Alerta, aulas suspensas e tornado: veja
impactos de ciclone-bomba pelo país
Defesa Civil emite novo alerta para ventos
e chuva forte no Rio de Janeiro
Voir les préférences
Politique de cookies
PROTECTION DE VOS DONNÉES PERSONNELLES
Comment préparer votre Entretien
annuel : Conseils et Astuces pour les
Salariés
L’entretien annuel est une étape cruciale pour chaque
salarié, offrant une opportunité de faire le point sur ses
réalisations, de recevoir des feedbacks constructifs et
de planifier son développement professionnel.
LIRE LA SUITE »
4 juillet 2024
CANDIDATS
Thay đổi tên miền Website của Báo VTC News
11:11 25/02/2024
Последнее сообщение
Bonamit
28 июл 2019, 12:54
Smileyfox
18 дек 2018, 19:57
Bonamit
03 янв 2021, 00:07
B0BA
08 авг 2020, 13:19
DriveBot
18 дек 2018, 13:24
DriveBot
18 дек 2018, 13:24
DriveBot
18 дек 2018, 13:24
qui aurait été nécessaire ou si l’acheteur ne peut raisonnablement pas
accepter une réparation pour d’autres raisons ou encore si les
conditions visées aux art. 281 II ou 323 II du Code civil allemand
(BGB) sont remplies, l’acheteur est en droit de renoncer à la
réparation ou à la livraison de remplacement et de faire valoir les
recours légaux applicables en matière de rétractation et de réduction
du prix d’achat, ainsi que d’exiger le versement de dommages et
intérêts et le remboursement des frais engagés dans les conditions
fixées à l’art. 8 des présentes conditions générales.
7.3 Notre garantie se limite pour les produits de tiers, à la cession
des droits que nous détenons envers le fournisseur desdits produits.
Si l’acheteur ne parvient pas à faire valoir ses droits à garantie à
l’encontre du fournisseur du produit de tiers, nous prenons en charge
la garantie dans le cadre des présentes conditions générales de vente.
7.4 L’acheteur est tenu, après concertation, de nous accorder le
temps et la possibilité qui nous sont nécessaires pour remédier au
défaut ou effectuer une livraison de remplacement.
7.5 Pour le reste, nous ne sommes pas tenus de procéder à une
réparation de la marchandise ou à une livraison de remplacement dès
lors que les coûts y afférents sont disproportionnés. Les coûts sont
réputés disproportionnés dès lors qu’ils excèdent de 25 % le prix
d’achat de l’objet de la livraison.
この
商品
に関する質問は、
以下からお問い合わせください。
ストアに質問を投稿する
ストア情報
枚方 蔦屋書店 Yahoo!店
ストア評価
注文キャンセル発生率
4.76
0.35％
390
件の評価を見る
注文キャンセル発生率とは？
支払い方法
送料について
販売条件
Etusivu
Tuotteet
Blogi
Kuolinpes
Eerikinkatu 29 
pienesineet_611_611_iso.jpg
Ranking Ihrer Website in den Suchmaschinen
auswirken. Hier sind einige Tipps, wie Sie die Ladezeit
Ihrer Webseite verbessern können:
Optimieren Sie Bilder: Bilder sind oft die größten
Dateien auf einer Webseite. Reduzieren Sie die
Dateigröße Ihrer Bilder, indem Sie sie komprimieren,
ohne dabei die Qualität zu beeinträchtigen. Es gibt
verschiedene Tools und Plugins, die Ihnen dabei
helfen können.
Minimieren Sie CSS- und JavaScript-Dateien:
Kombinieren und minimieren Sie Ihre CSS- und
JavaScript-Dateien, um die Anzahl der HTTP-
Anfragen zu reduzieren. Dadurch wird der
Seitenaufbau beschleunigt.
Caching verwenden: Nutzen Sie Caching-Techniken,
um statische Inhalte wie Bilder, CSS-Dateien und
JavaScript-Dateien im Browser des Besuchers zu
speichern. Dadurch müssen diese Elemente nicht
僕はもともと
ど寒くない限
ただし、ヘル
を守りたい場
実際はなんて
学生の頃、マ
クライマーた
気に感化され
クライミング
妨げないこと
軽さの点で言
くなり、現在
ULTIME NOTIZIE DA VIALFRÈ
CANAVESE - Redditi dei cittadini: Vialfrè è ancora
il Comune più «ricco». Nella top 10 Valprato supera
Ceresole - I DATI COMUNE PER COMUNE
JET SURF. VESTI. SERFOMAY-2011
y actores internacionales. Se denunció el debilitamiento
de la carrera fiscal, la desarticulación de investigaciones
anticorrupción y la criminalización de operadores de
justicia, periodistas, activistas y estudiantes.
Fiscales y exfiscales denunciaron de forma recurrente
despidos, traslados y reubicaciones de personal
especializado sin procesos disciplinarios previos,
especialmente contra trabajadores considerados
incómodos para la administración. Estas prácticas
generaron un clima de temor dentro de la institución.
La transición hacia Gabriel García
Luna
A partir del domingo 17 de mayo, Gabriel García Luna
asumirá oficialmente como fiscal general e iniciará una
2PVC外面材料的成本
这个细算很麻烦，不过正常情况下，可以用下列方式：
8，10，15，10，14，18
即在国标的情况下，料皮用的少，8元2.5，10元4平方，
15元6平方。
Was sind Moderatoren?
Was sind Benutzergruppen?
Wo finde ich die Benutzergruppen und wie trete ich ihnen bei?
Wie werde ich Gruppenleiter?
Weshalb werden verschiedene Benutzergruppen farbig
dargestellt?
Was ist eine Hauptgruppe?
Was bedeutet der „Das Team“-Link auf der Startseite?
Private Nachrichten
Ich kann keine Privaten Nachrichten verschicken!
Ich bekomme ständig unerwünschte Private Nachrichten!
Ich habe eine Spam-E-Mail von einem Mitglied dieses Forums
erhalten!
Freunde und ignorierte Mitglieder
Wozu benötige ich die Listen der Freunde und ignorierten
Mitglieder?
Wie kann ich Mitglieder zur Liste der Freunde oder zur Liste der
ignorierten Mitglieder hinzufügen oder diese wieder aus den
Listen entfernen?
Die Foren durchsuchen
______
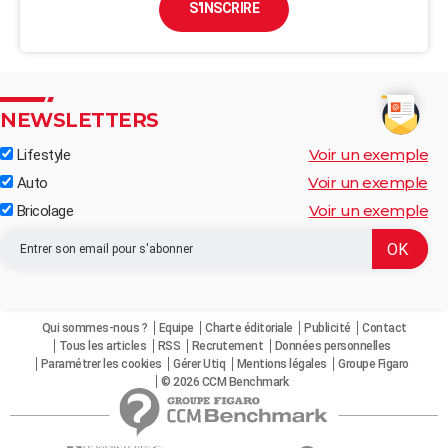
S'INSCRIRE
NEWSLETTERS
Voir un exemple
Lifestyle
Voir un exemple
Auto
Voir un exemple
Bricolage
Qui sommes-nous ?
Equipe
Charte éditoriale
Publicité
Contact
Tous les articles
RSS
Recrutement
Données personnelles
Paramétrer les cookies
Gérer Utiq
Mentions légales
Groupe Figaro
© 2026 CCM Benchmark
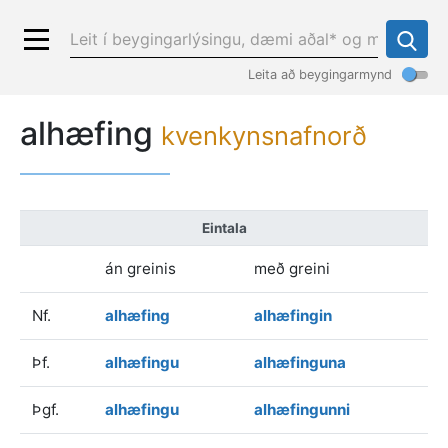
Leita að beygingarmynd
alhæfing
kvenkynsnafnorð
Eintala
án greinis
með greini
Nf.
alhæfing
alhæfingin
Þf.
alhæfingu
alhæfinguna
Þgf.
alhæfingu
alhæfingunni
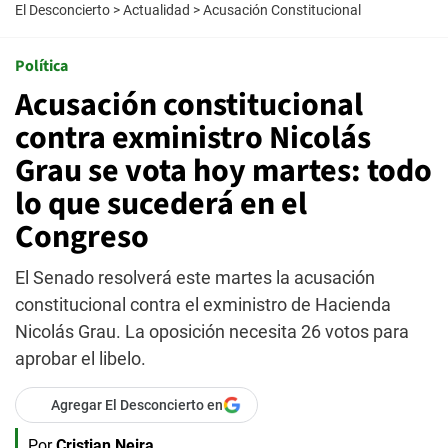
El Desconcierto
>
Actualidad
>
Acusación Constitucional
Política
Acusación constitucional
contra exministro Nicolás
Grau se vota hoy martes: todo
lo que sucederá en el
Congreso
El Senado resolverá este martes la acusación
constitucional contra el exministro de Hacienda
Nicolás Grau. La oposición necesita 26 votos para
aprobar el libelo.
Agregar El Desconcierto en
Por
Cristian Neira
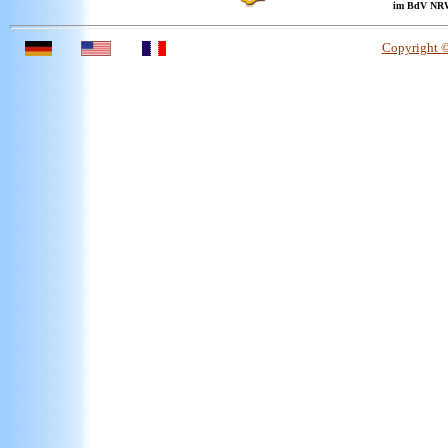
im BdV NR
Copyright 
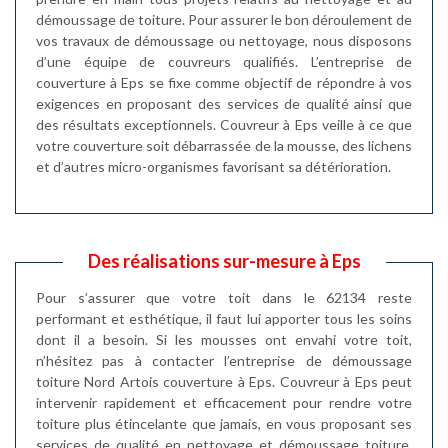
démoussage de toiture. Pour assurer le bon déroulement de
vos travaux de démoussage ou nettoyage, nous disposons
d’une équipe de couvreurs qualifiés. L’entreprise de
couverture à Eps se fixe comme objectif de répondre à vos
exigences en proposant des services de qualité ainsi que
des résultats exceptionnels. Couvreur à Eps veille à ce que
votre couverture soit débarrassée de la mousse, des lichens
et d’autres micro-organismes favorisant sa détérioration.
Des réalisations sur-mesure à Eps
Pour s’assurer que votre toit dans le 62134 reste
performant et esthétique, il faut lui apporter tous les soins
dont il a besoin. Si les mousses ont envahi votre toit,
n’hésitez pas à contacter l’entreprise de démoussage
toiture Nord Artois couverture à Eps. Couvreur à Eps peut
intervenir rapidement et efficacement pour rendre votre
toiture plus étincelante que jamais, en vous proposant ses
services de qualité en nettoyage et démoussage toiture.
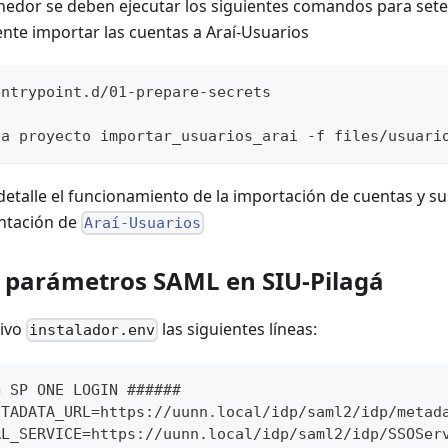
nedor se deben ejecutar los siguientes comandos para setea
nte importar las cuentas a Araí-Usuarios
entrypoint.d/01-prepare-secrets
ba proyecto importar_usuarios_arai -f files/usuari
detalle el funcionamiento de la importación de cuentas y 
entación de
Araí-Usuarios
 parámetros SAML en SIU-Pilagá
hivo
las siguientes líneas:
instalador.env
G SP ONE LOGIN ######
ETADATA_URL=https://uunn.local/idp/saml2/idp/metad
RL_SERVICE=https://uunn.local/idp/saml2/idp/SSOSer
______
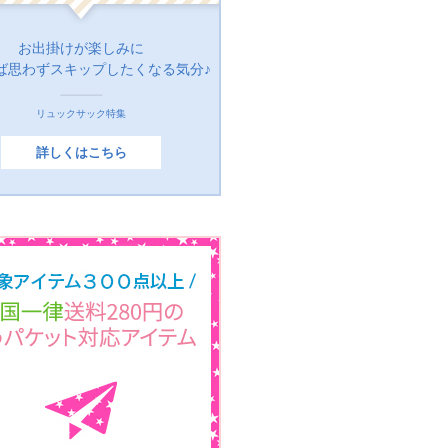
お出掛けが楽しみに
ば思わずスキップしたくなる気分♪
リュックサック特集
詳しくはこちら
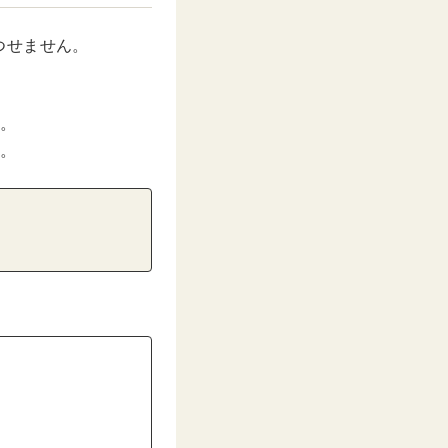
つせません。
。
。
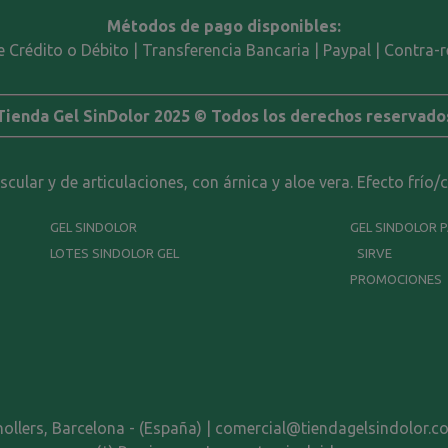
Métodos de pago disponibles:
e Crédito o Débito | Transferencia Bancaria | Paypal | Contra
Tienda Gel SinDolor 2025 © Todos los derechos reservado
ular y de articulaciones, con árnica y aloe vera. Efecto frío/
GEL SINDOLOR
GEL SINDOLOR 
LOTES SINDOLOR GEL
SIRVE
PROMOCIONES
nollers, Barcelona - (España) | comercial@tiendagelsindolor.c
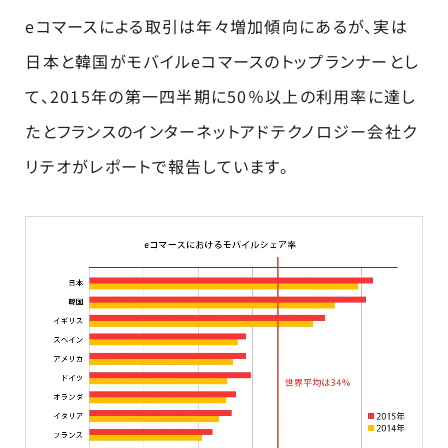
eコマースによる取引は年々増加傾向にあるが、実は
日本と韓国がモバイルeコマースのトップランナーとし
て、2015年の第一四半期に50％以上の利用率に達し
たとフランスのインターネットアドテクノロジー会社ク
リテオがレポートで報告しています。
______
→ What the task requires
When a line in the material above contains the word "peut", copy that line out.

→ Your response
qui aurait été nécessaire ou si l’acheteur ne peut raisonnablement pas
toiture Nord Artois couverture à Eps. Couvreur à Eps peut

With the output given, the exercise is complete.